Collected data
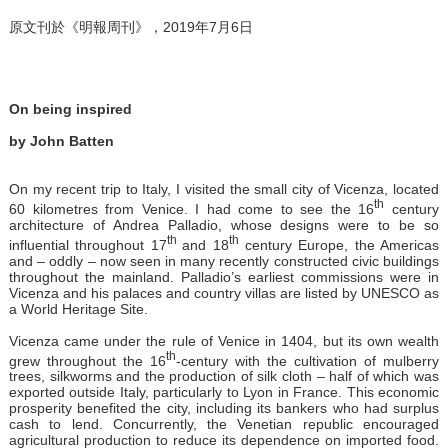
原文刊於《明報周刊》，2019年7月6日
On being inspired
by John Batten
On my recent trip to Italy, I visited the small city of Vicenza, located
th
60 kilometres from Venice. I had come to see the 16
century
architecture of Andrea Palladio, whose designs were to be so
th
th
influential throughout 17
and 18
century Europe, the Americas
and – oddly – now seen in many recently constructed civic buildings
throughout the mainland. Palladio’s earliest commissions were in
Vicenza and his palaces and country villas are listed by UNESCO as
a World Heritage Site.
Vicenza came under the rule of Venice in 1404, but its own wealth
th
grew throughout the 16
-century with the cultivation of mulberry
trees, silkworms and the production of silk cloth – half of which was
exported outside Italy, particularly to Lyon in France. This economic
prosperity benefited the city, including its bankers who had surplus
cash to lend. Concurrently, the Venetian republic encouraged
agricultural production to reduce its dependence on imported food.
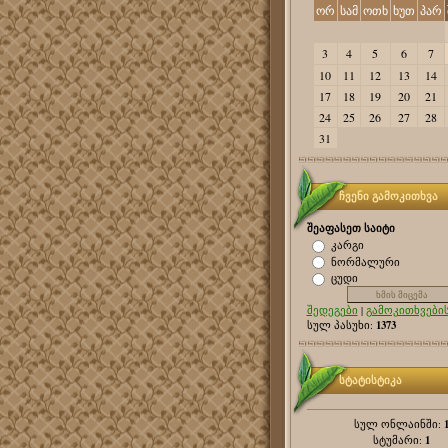
ორ
სამ
ოთხ
ხუთ
პარ
3
4
5
6
7
10
11
12
13
14
17
18
19
20
21
24
25
26
27
28
31
ჩვენი გამოკითხვა
შეაფასეთ საიტი
კარგი
ნორმალური
ცუდი
შედეგები
|
გამოკითხვების
1373
სულ პასუხი:
სტატისტიკა
სულ ონლაინში:
1
სტუმარი:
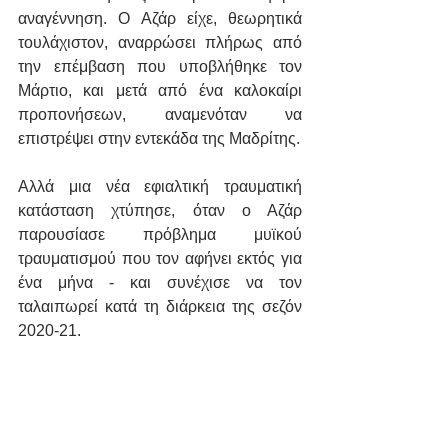
αναγέννηση. Ο Αζάρ είχε, θεωρητικά 
τουλάχιστον, αναρρώσει πλήρως από 
την επέμβαση που υποβλήθηκε τον 
Μάρτιο, και μετά από ένα καλοκαίρι 
προπονήσεων, αναμενόταν να 
επιστρέψει στην εντεκάδα της Μαδρίτης.
Αλλά μια νέα εφιαλτική τραυματική 
κατάσταση χτύπησε, όταν ο Αζάρ 
παρουσίασε πρόβλημα μυϊκού 
τραυματισμού που τον αφήνει εκτός για 
ένα μήνα - και συνέχισε να τον 
ταλαιπωρεί κατά τη διάρκεια της σεζόν 
2020-21.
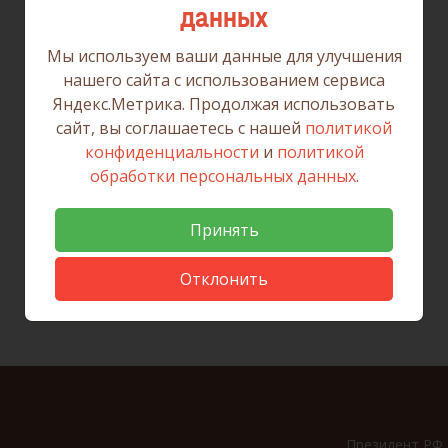
данных
Мы используем ваши данные для улучшения
нашего сайта с использованием сервиса
Яндекс.Метрика. Продолжая использовать
Вернуться к списку
сайт, вы соглашаетесь с нашей
политикой
конфиденциальности
и
политикой
обработки персональных данных
.
Принять
Отклонить
Президент РФ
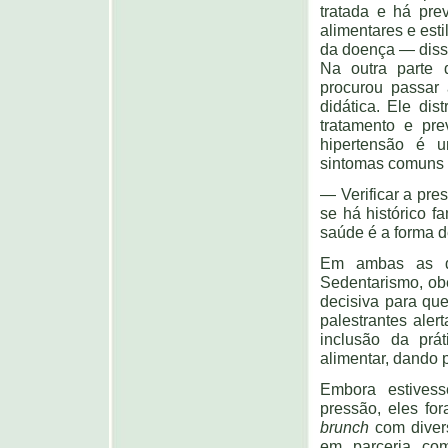
tratada e há pr
alimentares e est
da doença — diss
Na outra parte d
procurou passar 
didática. Ele dis
tratamento e pr
hipertensão é u
sintomas comuns a
— Verificar a pre
se há histórico 
saúde é a forma d
Em ambas as do
Sedentarismo, ob
decisiva para qu
palestrantes aler
inclusão da prá
alimentar, dando 
Embora estives
pressão, eles fo
brunch
com divers
em parceria co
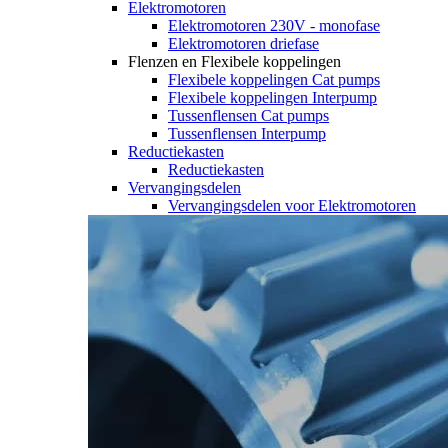
Elektromotoren
Elektromotoren 230V - monofase
Elektromotoren driefase
Flenzen en Flexibele koppelingen
Flexibele koppelingen Cat pumps
Flexibele koppelingen Interpump
Tussenflensen Cat pumps
Tussenflensen Interpump
Reductiekasten
Reductiekasten
Vervangingsdelen
Vervangingsdelen voor Elektromotoren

WHAT TO WORK ON »
Repeat only the lines between the top of the entries above and the line containing "a World Heritage Site.", both ends included, without the pictures.

ANSWER TO THIS EXERCISE »
原文刊於《明報周刊》，2019年7月6日
On being inspired
by John Batten
On my recent trip to Italy, I visited the small city of Vicenza, located
th
60 kilometres from Venice. I had come to see the 16
century
architecture of Andrea Palladio, whose designs were to be so
th
th
influential throughout 17
and 18
century Europe, the Americas
and – oddly – now seen in many recently constructed civic buildings
throughout the mainland. Palladio’s earliest commissions were in
Vicenza and his palaces and country villas are listed by UNESCO as
a World Heritage Site.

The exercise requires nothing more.